Wed 17 July - battery testing, cactus, closed, Arc et Selens, Bouchon de Radeliers
This morning was the morning of the great battery testing. At 0830h, the H2O electrician arrived to disconnect the batteries and turn off the shore power. He then said he would be back around 1100h to test each battery individually, leaving us for 2 hours without power. But luckily our phones and computers were charged enough to keep us happily occupied until he returned. When he returned, he ran a test on each of the batteries and got a printout of the state of each battery. I thought it was amazing that the same word was used to describe them in both French and English - "cactus" (but on checking with Rita, he said something slightly different, even if the meaning was the same). Since it was nearly noon by now, he advised us to go up to the Capitainerie to talk with Vasily about replacement battery options. So we had some lunch and then did some more research on battery options, and went down to talk with Phil, before heading up to the Capitainerie just after 1400h, only to find it was closed for the afternoon (even though the sign on the door said it was open every weekday between 1400h and 1900h). The girl in the main admin office said we would need to come back in the morning, because only Vasily knew about batteries. To say that we were less than impressed would be a slight under-statement.
So, since it was pointless hanging around the port, we decided to take the car and go see some more sights in the Jura. After studying the Guide Book for a while, we decided to go to Saline Royale, the old saltworks at Arc et Selens, near Dole. Along the way, we saw a farm with what initially looked like lawn being grown.
On our way in, we saw this aerial photo which gave us a much better overview of the entire complex, with the entrance at the bottom of the semi-circle.
Directly ahead of the entrance, at the centre of the semi-circle, was the main building - the saltworks Director's home.

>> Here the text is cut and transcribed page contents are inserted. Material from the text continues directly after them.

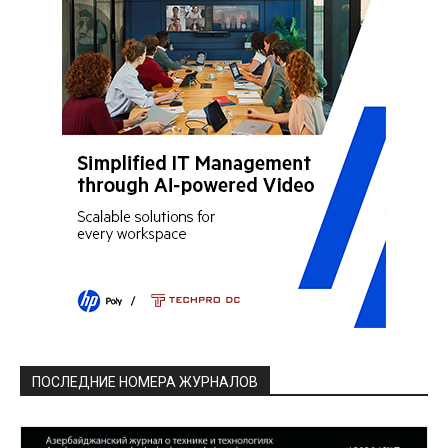
ПОСЛЕДНИЕ НОМЕРА ЖУРНАЛОВ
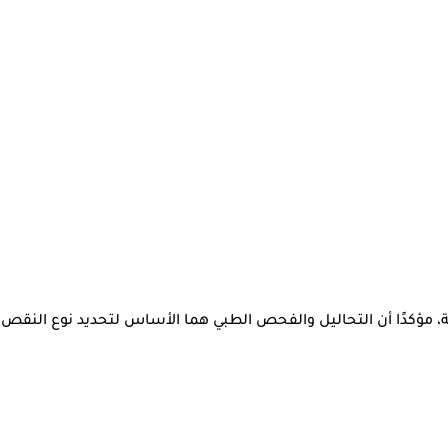
، مؤكدًا أن التحاليل والفحص الطبي هما الأساس لتحديد نوع النقص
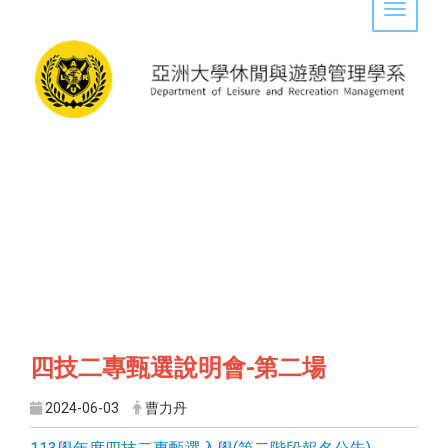
Toggle 
四技二專甄選說明會-第二場
2024-06-03
曹力丹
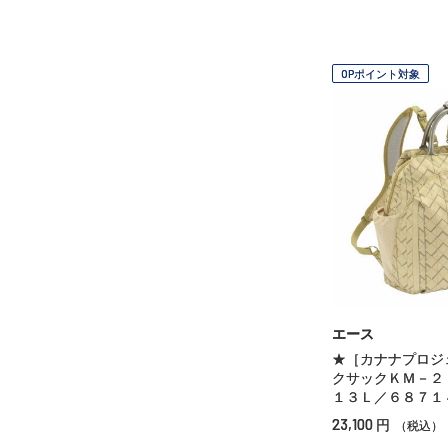
OPポイント対象
エース
★［カナナプロジ
クサックＫＭ－２
１３Ｌ／６８７１
23,100
円
（税込）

The columns on the portico of this building were quite spectacular, and something I had never seen before, consisting of alternating slabs of stone in rectangular and circular shapes. The interior of this building has been totally renovated into a series of exhibition rooms. The ground floor was dedicated to a description of the old saltworks themselves, dating back to around 1775, while the second floor was currently hosting an exhibition of the life and works of Jules Verne.

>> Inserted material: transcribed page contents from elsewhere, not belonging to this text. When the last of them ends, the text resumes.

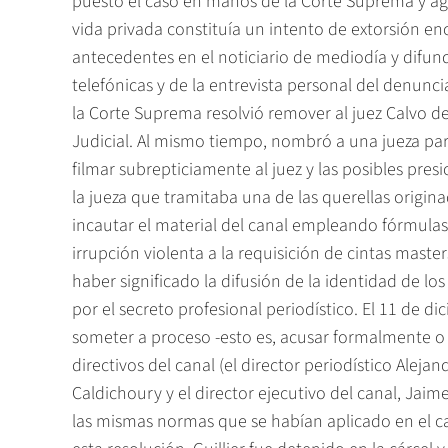
puesto el caso en manos de la Corte Suprema y agre
vida privada constituía un intento de extorsión enc
antecedentes en el noticiario de mediodía y difun
telefónicas y de la entrevista personal del denun
la Corte Suprema resolvió remover al juez Calvo de
Judicial. Al mismo tiempo, nombró a una jueza para
filmar subrepticiamente al juez y las posibles pre
la jueza que tramitaba una de las querellas origin
incautar el material del canal empleando fórmul
irrupción violenta a la requisición de cintas maste
haber significado la difusión de la identidad de l
por el secreto profesional periodístico. El 11 de di
someter a proceso -esto es, acusar formalmente o d
directivos del canal (el director periodístico Alejand
Caldichoury y el director ejecutivo del canal, Jaim
las mismas normas que se habían aplicado en el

The buildings on each side of the main building were 80m long by 25m wide, were identical (but mirror-imaged) and were the places where the brine solution was boiled down in large copper trays to produce the crystalline salt.
One of these buildings had been converted to a conference centre and assocaited office space and breakout rooms, and was closed to the public. But the other (the one above) was open to the public, and so we wandered inside. And WOW!!

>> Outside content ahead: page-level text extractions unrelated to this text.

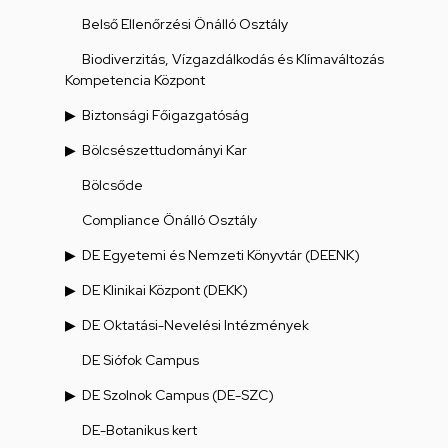
Belső Ellenőrzési Önálló Osztály
Biodiverzitás, Vízgazdálkodás és Klímaváltozás
Kompetencia Központ
Biztonsági Főigazgatóság
Bölcsészettudományi Kar
Bölcsőde
Compliance Önálló Osztály
DE Egyetemi és Nemzeti Könyvtár (DEENK)
DE Klinikai Központ (DEKK)
DE Oktatási-Nevelési Intézmények
DE Siófok Campus
DE Szolnok Campus (DE-SZC)
DE-Botanikus kert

The internal architecture was spectacular to say the least (especially considering how original the exterior had been kept). It just forced one to stand still and look up. The arches and beams looked lke laminated timber, but were actually an early use of reinforced concrete. Just beautiful!
The space was currently being used for a 50-year anniversary tribute to Woodstock 1969. The contrast between the archtecture and the sights and sounds of the exhibut were something to behold.
It was great fun going through the exhibition space at one end of the building, looking at the wall sized videos of Woodstock performers and listening on the headsets provided on the walls. No prizes for guessing these three.
However, as time was moving on, we also had to keep moving on if we were to see the rest of the saltworks complex. So we headed outside and Rita decided to look at the gardens behind the old Workers' Residences, while I headed for the Ledoux Museum which was housed in one of the four symmetrical buildings placed around the semi-circle.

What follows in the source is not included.